Anonymous More than 1 year ago
I flew in Viet Nam from 1966 to 1968 and from Thailand from 1973 to 1974. Mark's story took me back to the Tan Son Nhut Officers' Club and then to many of the myriad small bases in country. His familiarity with and use of the slang, acronyms, and crazy antics brought it all back to me. As for the reviewers who objected to the language and the almost total absence of questioning authority; there can be no explanation. Sorry gents, you just had to be there to understand. We were young warriors who lived a few days at a time. After 20+ years in the Air Force, two tours in SEA, over 6000 flight hours and nearly 800 combat hours, I can only thank Mark for making my pulse race again after these many years.....

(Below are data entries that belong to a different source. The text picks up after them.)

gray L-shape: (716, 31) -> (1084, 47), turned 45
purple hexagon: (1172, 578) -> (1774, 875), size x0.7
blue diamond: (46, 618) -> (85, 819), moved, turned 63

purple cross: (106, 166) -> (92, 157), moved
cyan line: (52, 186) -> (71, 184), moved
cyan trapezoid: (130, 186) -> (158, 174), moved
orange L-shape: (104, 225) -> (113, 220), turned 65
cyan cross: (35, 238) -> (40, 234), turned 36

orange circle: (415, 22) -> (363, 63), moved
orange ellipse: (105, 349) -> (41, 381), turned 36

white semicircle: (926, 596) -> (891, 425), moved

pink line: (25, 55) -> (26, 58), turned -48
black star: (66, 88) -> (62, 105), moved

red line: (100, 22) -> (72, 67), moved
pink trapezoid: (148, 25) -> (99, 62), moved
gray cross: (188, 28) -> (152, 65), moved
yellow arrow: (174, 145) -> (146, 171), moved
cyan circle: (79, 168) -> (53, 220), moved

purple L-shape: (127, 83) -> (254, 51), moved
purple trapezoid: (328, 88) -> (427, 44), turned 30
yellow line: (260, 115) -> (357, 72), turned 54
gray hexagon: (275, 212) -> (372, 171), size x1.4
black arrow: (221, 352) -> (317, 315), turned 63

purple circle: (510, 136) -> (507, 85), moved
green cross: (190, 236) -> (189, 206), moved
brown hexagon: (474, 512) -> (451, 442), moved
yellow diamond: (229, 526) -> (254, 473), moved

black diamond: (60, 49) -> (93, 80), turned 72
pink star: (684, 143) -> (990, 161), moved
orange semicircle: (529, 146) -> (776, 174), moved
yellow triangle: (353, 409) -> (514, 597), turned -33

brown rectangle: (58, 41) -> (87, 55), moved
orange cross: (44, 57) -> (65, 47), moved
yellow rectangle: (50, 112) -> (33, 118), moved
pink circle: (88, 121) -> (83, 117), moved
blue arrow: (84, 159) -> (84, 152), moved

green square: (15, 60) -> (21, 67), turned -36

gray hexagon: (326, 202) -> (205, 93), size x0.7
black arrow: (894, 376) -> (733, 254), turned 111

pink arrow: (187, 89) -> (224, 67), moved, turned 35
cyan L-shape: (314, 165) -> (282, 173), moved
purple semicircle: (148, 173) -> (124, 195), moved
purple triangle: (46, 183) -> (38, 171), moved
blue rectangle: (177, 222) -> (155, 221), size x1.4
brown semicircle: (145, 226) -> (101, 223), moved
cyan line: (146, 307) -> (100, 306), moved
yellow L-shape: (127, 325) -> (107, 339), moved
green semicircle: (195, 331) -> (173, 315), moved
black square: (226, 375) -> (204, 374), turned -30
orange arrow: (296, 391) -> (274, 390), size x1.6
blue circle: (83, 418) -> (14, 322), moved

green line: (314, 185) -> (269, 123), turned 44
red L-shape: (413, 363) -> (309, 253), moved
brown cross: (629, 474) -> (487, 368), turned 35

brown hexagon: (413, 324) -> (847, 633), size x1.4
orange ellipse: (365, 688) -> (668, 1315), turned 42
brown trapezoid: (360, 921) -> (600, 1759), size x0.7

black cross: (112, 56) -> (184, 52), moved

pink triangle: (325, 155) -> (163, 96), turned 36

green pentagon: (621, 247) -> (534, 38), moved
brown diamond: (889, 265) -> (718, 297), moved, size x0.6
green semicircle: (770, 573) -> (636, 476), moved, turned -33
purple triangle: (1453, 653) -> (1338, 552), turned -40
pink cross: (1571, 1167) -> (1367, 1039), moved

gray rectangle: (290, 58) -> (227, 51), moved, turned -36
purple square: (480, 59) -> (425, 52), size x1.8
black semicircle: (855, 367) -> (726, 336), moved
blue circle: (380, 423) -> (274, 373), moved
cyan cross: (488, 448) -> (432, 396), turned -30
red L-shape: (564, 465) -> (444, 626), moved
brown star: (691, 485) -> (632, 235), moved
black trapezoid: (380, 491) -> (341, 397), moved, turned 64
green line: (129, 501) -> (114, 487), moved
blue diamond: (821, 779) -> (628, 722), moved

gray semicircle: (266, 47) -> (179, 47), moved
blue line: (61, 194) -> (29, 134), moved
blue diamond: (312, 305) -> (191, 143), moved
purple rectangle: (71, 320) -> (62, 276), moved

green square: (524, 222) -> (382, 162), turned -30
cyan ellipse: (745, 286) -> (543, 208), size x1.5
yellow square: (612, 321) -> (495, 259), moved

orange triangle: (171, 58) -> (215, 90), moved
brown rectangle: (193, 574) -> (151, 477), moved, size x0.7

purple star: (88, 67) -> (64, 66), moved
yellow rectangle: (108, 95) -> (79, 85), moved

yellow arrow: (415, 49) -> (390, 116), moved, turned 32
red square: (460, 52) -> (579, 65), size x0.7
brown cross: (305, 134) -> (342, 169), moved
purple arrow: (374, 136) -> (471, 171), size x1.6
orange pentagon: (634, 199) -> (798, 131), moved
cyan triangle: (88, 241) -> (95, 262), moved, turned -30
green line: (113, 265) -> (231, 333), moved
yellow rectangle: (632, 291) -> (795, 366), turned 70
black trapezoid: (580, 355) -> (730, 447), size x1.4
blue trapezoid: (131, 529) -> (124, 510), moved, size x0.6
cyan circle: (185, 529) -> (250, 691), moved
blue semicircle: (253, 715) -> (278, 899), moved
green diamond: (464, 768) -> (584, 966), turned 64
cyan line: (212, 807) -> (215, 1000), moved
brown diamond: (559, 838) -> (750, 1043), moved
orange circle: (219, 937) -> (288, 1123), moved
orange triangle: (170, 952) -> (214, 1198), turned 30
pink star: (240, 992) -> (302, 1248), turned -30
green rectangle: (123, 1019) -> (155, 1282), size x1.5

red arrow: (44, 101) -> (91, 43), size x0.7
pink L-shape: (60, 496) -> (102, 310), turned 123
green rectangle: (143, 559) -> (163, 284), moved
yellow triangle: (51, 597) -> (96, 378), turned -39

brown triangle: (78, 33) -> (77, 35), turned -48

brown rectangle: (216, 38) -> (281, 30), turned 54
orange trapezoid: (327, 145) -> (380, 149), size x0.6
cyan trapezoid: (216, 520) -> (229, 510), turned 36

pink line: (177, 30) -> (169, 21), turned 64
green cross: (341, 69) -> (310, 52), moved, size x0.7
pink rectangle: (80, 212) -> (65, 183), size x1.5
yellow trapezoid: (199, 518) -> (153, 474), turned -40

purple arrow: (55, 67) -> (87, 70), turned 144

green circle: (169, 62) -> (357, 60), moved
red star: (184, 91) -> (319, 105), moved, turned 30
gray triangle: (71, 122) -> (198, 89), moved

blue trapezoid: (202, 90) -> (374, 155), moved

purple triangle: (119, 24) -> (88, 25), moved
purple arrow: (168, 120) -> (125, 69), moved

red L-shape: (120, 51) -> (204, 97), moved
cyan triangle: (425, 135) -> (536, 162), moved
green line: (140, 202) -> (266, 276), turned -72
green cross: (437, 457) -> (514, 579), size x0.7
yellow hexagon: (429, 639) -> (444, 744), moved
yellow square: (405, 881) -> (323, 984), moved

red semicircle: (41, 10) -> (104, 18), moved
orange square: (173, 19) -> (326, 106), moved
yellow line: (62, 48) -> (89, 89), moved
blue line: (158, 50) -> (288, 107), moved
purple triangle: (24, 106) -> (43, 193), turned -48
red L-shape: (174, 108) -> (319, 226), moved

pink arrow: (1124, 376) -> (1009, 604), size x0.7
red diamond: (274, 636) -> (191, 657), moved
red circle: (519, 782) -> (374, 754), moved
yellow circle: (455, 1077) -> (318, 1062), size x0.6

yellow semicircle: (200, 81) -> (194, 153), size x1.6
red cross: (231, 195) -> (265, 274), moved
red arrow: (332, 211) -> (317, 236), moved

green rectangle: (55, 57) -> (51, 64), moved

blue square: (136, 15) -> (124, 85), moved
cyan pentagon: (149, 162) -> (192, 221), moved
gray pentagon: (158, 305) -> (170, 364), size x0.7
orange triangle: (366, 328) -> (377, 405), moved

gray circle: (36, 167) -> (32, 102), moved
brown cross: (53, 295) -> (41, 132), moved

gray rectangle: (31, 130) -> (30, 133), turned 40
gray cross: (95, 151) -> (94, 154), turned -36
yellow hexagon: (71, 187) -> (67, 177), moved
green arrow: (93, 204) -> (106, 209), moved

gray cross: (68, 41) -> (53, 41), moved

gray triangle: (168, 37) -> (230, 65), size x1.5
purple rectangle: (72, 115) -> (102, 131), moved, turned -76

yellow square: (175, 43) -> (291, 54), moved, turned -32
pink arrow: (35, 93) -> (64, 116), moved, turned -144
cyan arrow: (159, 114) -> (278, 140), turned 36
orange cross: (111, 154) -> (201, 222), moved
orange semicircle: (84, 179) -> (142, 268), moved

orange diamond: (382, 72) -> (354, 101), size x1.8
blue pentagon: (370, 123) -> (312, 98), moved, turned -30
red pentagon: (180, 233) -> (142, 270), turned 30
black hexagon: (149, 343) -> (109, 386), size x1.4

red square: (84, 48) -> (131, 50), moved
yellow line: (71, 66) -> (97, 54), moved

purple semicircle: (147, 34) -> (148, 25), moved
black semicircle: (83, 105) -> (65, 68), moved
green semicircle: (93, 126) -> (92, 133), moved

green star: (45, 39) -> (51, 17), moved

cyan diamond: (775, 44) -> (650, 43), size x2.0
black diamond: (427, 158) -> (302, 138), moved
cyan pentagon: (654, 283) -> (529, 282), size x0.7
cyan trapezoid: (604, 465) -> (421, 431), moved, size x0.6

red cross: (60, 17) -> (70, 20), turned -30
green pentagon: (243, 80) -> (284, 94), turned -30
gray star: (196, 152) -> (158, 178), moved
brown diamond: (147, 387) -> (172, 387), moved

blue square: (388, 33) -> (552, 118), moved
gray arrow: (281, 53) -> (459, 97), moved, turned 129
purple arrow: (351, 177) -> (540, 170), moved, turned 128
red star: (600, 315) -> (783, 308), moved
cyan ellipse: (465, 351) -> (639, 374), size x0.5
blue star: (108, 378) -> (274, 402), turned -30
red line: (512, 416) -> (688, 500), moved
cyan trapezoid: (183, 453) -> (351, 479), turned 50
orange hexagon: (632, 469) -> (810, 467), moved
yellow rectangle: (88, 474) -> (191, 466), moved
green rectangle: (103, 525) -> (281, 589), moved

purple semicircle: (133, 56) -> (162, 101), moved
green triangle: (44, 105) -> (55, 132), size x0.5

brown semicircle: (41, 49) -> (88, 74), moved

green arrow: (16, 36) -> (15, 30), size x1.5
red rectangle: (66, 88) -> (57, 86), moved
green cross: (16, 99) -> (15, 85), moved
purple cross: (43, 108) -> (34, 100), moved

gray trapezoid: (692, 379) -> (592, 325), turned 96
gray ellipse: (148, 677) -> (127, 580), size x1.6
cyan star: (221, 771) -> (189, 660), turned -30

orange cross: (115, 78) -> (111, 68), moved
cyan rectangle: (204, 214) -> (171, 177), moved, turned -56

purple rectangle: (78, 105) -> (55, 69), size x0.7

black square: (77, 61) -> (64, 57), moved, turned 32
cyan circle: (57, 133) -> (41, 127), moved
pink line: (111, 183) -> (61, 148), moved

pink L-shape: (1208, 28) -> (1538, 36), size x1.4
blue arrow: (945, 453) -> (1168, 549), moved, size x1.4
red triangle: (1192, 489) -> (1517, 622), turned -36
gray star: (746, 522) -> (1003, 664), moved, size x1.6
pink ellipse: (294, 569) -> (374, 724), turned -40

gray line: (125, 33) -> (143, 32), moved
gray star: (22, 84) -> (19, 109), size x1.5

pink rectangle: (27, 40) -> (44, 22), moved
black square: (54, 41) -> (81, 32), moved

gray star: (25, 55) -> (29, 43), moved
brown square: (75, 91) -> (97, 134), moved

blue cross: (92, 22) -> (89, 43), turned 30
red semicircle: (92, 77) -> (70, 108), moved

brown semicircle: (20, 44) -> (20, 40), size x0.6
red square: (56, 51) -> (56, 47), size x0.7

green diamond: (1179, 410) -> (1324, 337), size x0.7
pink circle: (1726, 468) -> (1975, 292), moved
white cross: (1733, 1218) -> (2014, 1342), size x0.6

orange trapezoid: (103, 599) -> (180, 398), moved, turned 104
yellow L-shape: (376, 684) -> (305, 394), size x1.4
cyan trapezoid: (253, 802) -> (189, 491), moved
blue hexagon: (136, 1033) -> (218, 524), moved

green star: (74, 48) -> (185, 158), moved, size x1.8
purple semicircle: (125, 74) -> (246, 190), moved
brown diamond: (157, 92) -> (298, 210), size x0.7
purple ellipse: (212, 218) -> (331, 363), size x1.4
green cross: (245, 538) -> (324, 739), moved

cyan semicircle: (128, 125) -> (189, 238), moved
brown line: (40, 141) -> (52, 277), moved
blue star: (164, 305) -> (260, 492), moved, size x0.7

Anonymous More than 1 year ago
Grew up in the 60's wow what a read,,,,, if profanity was a problem for you, please make it real....if you don't want reality, read the bible. I was a stew for AA in 1967, and brought THOUSANDS OF CASKETS Home via Travis . When will we learn to let the military experts run the war and not bean counters????
Guest More than 1 year ago
I read the story Rolling Thunder by Mark Berent. There were many positives to this story, but there were also a few negatives in the book.One positive to the book is it had a great storyline all throughout the book.I also liked that it was a longer fiction book that kept my interest from the turn of page one to the very end of the book. The negative that most clearly I did'nt like was the profanity that the book showed. There are three major characters in this book, Lieutenat Toby Parker and Captain Bannister both USAf pilots, and Major Lochert, a Special Forces member. This book is different from most fiction books I have read because it is written by a former USAF pilot who served in this war. I learned one important thing about this war ,it really wasn't fought by the soldiers in the field it was fought by high ranking civillian officials behind desks.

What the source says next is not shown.